I know you asked for the most efficient way to do it but your program should
also be safe from race conditions, right? When you do

' Check for existance
If Exist(sPath) Then Kill sPath

or even

' Check for existance and write access using short-circuit
If Exist(sPath) And If Stat(sPath).Auth Like "?w*" Then Kill sPath

there is the risk (race condition) that sPath gets unlinked just at the
point Gambas is passing the "Then" keyword. So the program might think that
it is safe to remove the file without error check but the file just doesn't
exist anymore when the program is ready to delete it.
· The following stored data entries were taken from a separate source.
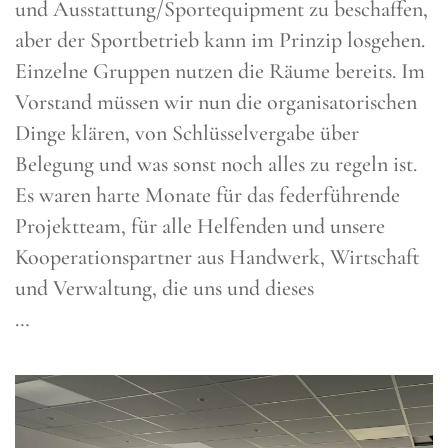
und Ausstattung/Sportequipment zu beschaffen,
aber der Sportbetrieb kann im Prinzip losgehen.
Einzelne Gruppen nutzen die Räume bereits. Im
Vorstand müssen wir nun die organisatorischen
Dinge klären, von Schlüsselvergabe über
Belegung und was sonst noch alles zu regeln ist.
Es waren harte Monate für das federführende
Projektteam, für alle Helfenden und unsere
Kooperationspartner aus Handwerk, Wirtschaft
und Verwaltung, die uns und dieses
…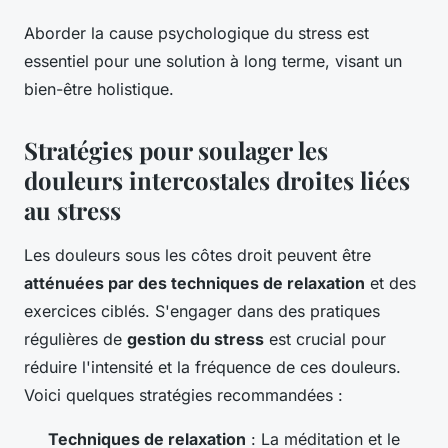
Aborder la cause psychologique du stress est
essentiel pour une solution à long terme, visant un
bien-être holistique.
Stratégies pour soulager les
douleurs intercostales droites liées
au stress
Les douleurs sous les côtes droit peuvent être
atténuées par des techniques de relaxation
et des
exercices ciblés. S'engager dans des pratiques
régulières de
gestion du stress
est crucial pour
réduire l'intensité et la fréquence de ces douleurs.
Voici quelques stratégies recommandées :
Techniques de relaxation
: La méditation et le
If you don't have a CATCH block in/above your function (or a Static Public
Application_Error()), the interpreter will notice the error from the kernel
and abort your program! Try Kill is always the safe way because you get an
atomic error check here.

Let's also consider what most probably happens at least under Linux when you
have Try Kill sPath in Gambas (note that I didn't consult the real sources
here, just guessing how it would be done): the interpreter will call the
unlink() syscall which deletes the file or delivers an error. The error is
propagated but suppressed by Try.

With Exist(sPath) Then Kill sPath, the interpreter likely executes something
like access() which can equivalently well fail or succeed. If it succeeds
you still have to do the same unlink() operation.

So, the best case you can get is that Exist() is false. Then the running
time is roughly access() vs. unlink(). In all other cases, the Try Kill
approach seems to be faster and safer, too.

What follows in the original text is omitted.